## Task directions
Go through the listing and copy each line that has the string "interactable" in it.
##### Data shown #####
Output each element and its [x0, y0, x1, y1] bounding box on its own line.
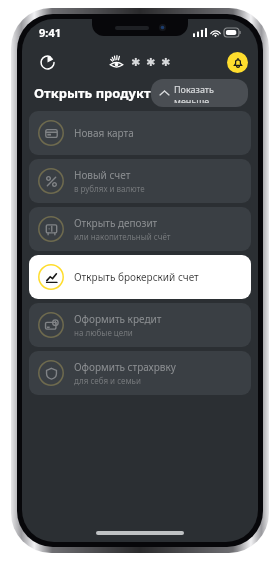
button[interactable]: Открыть депозит: [29, 207, 251, 251]
staticText: Открыть депозит: [74, 216, 158, 230]
button[interactable]: Новый счет: [29, 159, 251, 203]
button[interactable]: Уведомления: [227, 52, 248, 73]
staticText: Новая карта: [74, 126, 134, 140]
staticText: для себя и семьи: [74, 375, 141, 386]
staticText: Показать меньше: [174, 83, 237, 103]
staticText: ✱: [161, 56, 171, 69]
button[interactable]: Расходы: [33, 48, 61, 76]
staticText: или накопительный счёт: [74, 231, 171, 242]
button[interactable]: Оформить кредит: [29, 303, 251, 347]
button[interactable]: ✱: [105, 53, 175, 72]
staticText: на любые цели: [74, 327, 133, 338]
staticText: 9:41: [39, 25, 61, 40]
staticText: в рублях и валюте: [74, 183, 145, 194]
button[interactable]: Показать меньше: [151, 79, 248, 107]
staticText: Новый счет: [74, 168, 131, 182]
staticText: Оформить кредит: [74, 312, 162, 326]
staticText: Открыть продукт: [34, 84, 151, 102]
staticText: ✱: [146, 56, 156, 69]
staticText: Открыть брокерский счет: [74, 270, 199, 284]
button[interactable]: Оформить страхрвку: [29, 351, 251, 395]
button[interactable]: Новая карта: [29, 111, 251, 155]
button[interactable]: Открыть брокерский счет: [29, 255, 251, 299]
staticText: Оформить страхрвку: [74, 360, 176, 374]
staticText: ✱: [131, 56, 141, 69]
#####
## Exercise answer
button[interactable]: Открыть депозит: [29, 207, 251, 251]
button[interactable]: Новый счет: [29, 159, 251, 203]
button[interactable]: Уведомления: [227, 52, 248, 73]
button[interactable]: Расходы: [33, 48, 61, 76]
button[interactable]: Оформить кредит: [29, 303, 251, 347]
button[interactable]: ✱: [105, 53, 175, 72]
button[interactable]: Показать меньше: [151, 79, 248, 107]
button[interactable]: Оформить страхрвку: [29, 351, 251, 395]
button[interactable]: Новая карта: [29, 111, 251, 155]
button[interactable]: Открыть брокерский счет: [29, 255, 251, 299]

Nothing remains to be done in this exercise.